Water Industry News

£871,000 Fine For Anglian Water After Pollution Incidents

Utility company Anglian Water has been hit with a combined fine of £871,000 after separate pollution incidents across three counties in its catchment area.


Investigations found that the water supplier was responsible for a series of system and maintenance failures that led to pollution in waterways in Cambridgeshire, Buckinghamshire and Northamptonshire.


Process failures included reporting delays, faulty screening and a breakdown in planning and maintenance, which resulted in blockages and pollution.


One failure on the part of the company included setting an alarm to the wrong village, which delayed their attendance at the scene for days. A biological survey after the incident revealed that aquatic invertebrates had been killed along a 1,500-metre stretch, going as far down as the next village along.


All the incidents in question took place at Anglian Water sites in the three counties across a period of five months between May and September 2019. The first saw the discharge of poorly treated sewage into the River Lark near Ely, with a blockage then caused by an unmonitored buildup of unflushable items like sanitary pads and cotton buds.


A second incident saw a tributary of the River Tove polluted with sewage from the combined sewer overflow at Hartwell Colmar Kennels.


Speaking at Loughborough Magistrates in October, District Judge Nick Watson said that the company had “dragged its feet” where infrastructure improvements were concerned, adding that these incidents seem to be indicative of “an endemic part of the culture of the organisation at the time of the offences”.


He went on to say: “Water companies have a huge responsibility to proactively manage the resources they have been given a responsibility for.
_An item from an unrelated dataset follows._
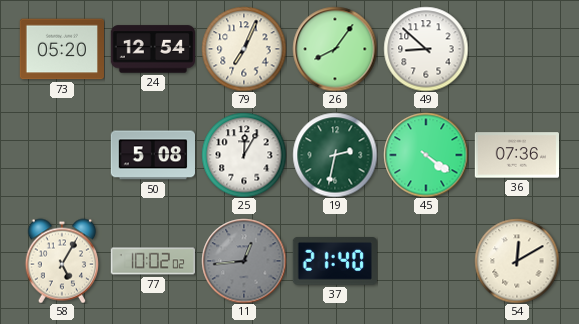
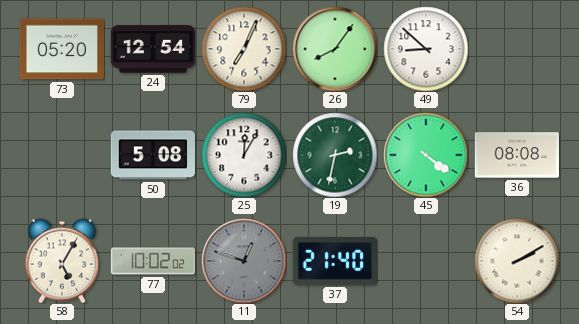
36: 07:36 -> 08:08
11: 12:44 -> 12:48
54: 12:10 -> 2:10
Profit must not be at the cost of the environment.”


Back in July, the Environment Agency published its annual report detailing the environmental performance of water and sewage companies across England, with the performance of nine suppliers now at the lowest levels seen under the Environmental Performance Assessment.


The majority of the firms saw a dip in performance, despite the fact that breaches in the law have resulted in enforcement action taken against them. This suggests that court penalties are not the best way to deter companies from causing environmental harm through their activities.


However, former environment secretary Ranil Jayawardena announced at the start of October that he would push through plans to increase the civil penalties for water companies that do pollute the environment from £250,000 to up to £250 million.


Currently, if water firms don’t uphold the law or damage the environment, the Environment Agency is able to pursue criminal and civil prosecutions, but the former can be both lengthy and expensive, which is why civil cases can be a quicker method of enforcement.